A queer fantasia on the cancellation of the straight cis- white male artist. A sex comedy about the origin of music. A mapping of the creative process and its distractions. An opera that tackles the nature of inspiration, originality, and illusion through the cautionary tale of a fictional composer’s actions on social media.

To Music is a four-episode musical sitcom. Most of the plot takes place on the internet, visualized by artist and video designer Joshua Thorson. Characters sing a primarily non-verbal soundtrack to their typewritten observations and feelings, interrupted by ringtones, ad jingles, pop songs, and notification alerts—alongside fragments of Schubert, Handel, Purcell, and Bach. When contrasting genres begin to resemble each other, the dramatic stakes rise.

Scenes one and two were produced in concert form by Experiments in Opera in 2015 and 2016, respectively. Scene three was developed in residency at Mount Tremper Arts and ISSUE Project Room in 2018. A concert of scene four—the “final act”—played at Roulette in October, 2019.

Early press for To Music

"Gorgeous, heartfelt vocalises...it's a genius solution to expressing the inner lives of characters while keeping the action moving forward...most successful"—Opera News

"The best of the operas juxtaposed wildly contrasting musical styles.
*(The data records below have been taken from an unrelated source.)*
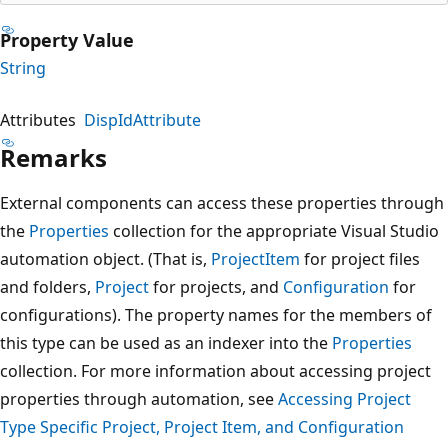
Property Value
String
Attributes
DispIdAttribute
Remarks
External components can access these properties through
the
Properties
collection for the appropriate Visual Studio
automation object. (That is,
ProjectItem
for project files
and folders,
Project
for projects, and
Configuration
for
configurations). The property names for the members of
this type can be used as an indexer into the
Properties
collection. For more information about accessing project
properties through automation, see
Accessing Project
Type Specific Project, Project Item, and Configuration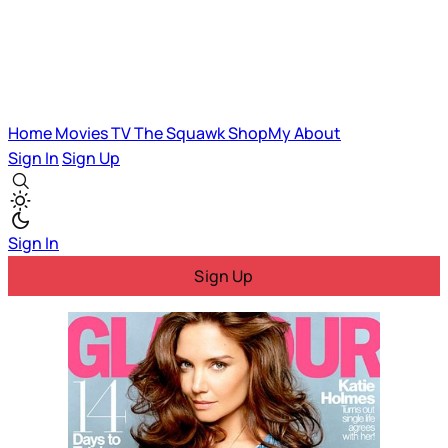
Home
Movies
TV
The Squawk
ShopMy
About
Sign In
Sign Up
Sign In
Sign Up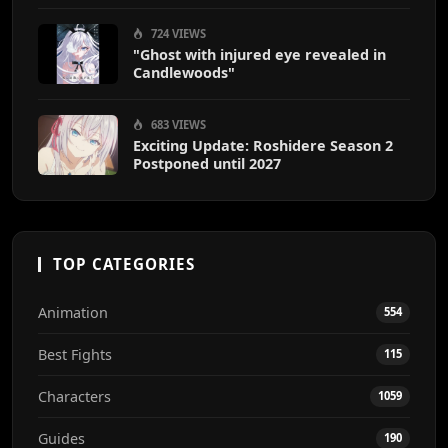
724 VIEWS
"Ghost with injured eye revealed in
Candlewoods"
683 VIEWS
Exciting Update: Roshidere Season 2
Postponed until 2027
TOP CATEGORIES
Animation
554
Best Fights
115
Characters
1059
Guides
190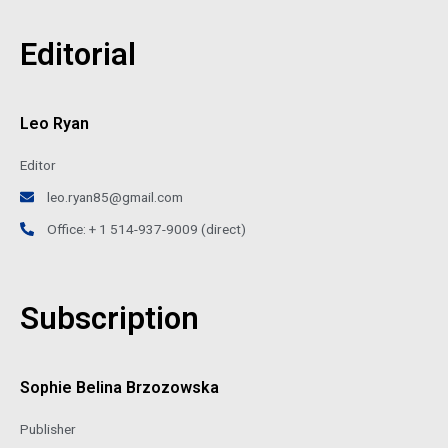
Editorial
Leo Ryan
Editor
leo.ryan85@gmail.com
Office: + 1 514-937-9009 (direct)
Subscription
Sophie Belina Brzozowska
Publisher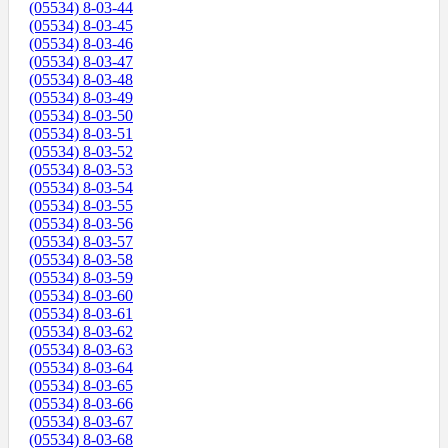
(05534) 8-03-44
(05534) 8-03-45
(05534) 8-03-46
(05534) 8-03-47
(05534) 8-03-48
(05534) 8-03-49
(05534) 8-03-50
(05534) 8-03-51
(05534) 8-03-52
(05534) 8-03-53
(05534) 8-03-54
(05534) 8-03-55
(05534) 8-03-56
(05534) 8-03-57
(05534) 8-03-58
(05534) 8-03-59
(05534) 8-03-60
(05534) 8-03-61
(05534) 8-03-62
(05534) 8-03-63
(05534) 8-03-64
(05534) 8-03-65
(05534) 8-03-66
(05534) 8-03-67
(05534) 8-03-68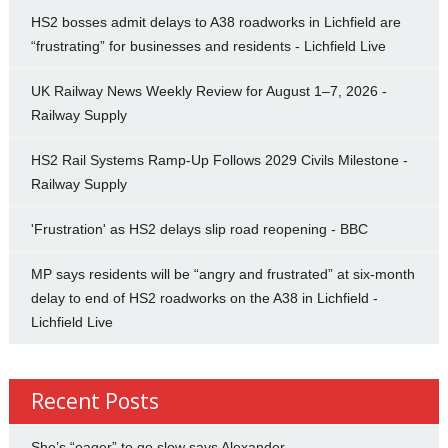
HS2 bosses admit delays to A38 roadworks in Lichfield are
“frustrating” for businesses and residents - Lichfield Live
UK Railway News Weekly Review for August 1–7, 2026 -
Railway Supply
HS2 Rail Systems Ramp-Up Follows 2029 Civils Milestone -
Railway Supply
'Frustration' as HS2 delays slip road reopening - BBC
MP says residents will be “angry and frustrated” at six-month
delay to end of HS2 roadworks on the A38 in Lichfield -
Lichfield Live
Recent Posts
She’s “eager” to go slow says Alexander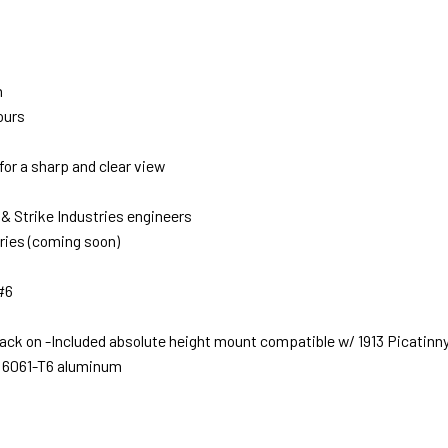
n
ours
for a sharp and clear view
 & Strike Industries engineers
ries (coming soon)
 #6
ck on -Included absolute height mount compatible w/ 1913 Picatinny 
m 6061-T6 aluminum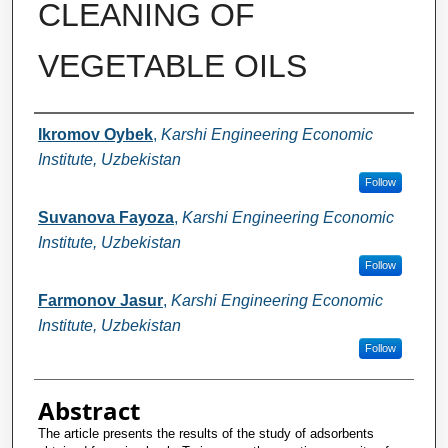
CLEANING OF
VEGETABLE OILS
Authors
Ikromov Oybek
,
Karshi Engineering Economic
Institute, Uzbekistan
Follow
Suvanova Fayoza
,
Karshi Engineering Economic
Institute, Uzbekistan
Follow
Farmonov Jasur
,
Karshi Engineering Economic
Institute, Uzbekistan
Follow
Abstract
The article presents the results of the study of adsorbents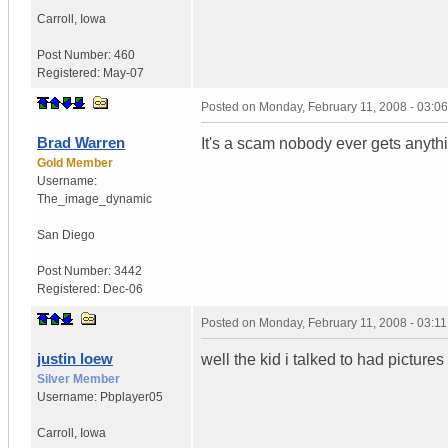
Carroll
,
Iowa
Post Number:
460
Registered:
May-07
Posted on
Monday, February 11, 2008 - 03:0
Brad Warren
It's a scam nobody ever gets anyth
Gold Member
Username:
The_image_dynamic
San Diego
Post Number:
3442
Registered:
Dec-06
Posted on
Monday, February 11, 2008 - 03:1
justin loew
well the kid i talked to had pictures o
Silver Member
Username:
Pbplayer05
Carroll
,
Iowa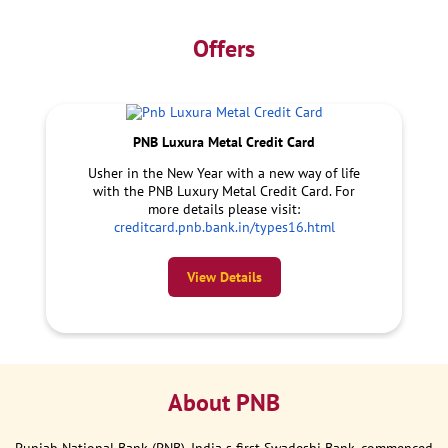
Offers
PNB Luxura Metal Credit Card
Usher in the New Year with a new way of life
with the PNB Luxury Metal Credit Card. For
more details please visit:
creditcard.pnb.bank.in/types16.html
View Details
About PNB
Punjab National Bank (PNB), India s first Swadeshi Bank, commenced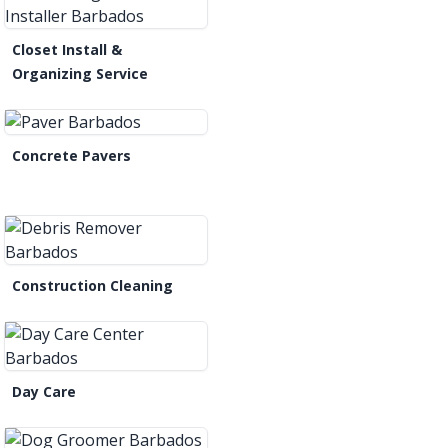
Closet Install &
Organizing Service
Concrete Pavers
Construction Cleaning
Day Care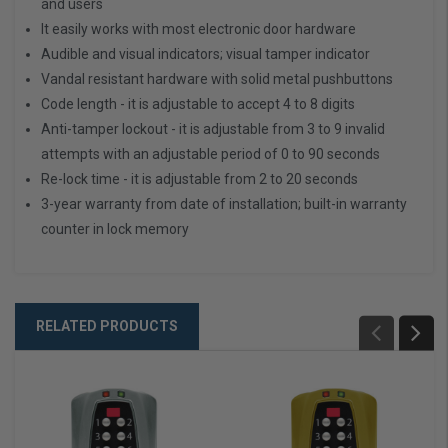
and users
It easily works with most electronic door hardware
Audible and visual indicators; visual tamper indicator
Vandal resistant hardware with solid metal pushbuttons
Code length - it is adjustable to accept 4 to 8 digits
Anti-tamper lockout - it is adjustable from 3 to 9 invalid
attempts with an adjustable period of 0 to 90 seconds
Re-lock time - it is adjustable from 2 to 20 seconds
3-year warranty from date of installation; built-in warranty
counter in lock memory
RELATED PRODUCTS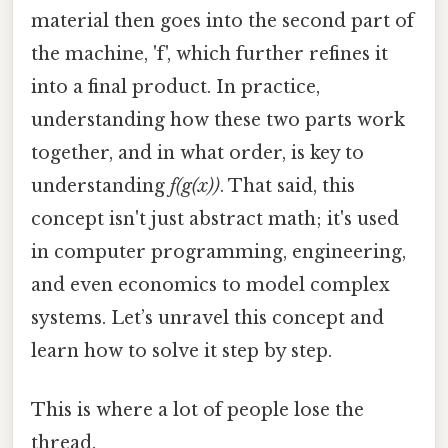
material then goes into the second part of
the machine, 'f', which further refines it
into a final product. In practice,
understanding how these two parts work
together, and in what order, is key to
understanding
f(g(x))
. That said, this
concept isn't just abstract math; it's used
in computer programming, engineering,
and even economics to model complex
systems. Let’s unravel this concept and
learn how to solve it step by step.
This is where a lot of people lose the
thread.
Hallett’s dark comedy To Music was the most elaborate collage”—Pitchfork

"Most engaging...Hallett craftily worked ringtones into the score and scripted a glitching and stalling streaming internet ad for soprano" —New York Classical Review

“(To Music) steps around opera, circumnavigates it, pierces it, undoes it…(I loved) its novel decision to allow the singers to use vocalise and other pre-verbal and semi-verbal and word-escaping techniques. Text was thereby separated from song; they met, but also, importantly diverged. Song had a life of its own, dovetailing with words, but not tethered to language…pushing away from "opera," to make this other emotive realm of vocalism prosper—a realm that includes language but is also not the language we customarily use and recognize…A utopian project, deliciously post-opera (and thereby rescuing opera).”—Wayne Koestenbaum, author of The Queen’s Throat: Opera, Homosexuality, and the Mystery of Desire.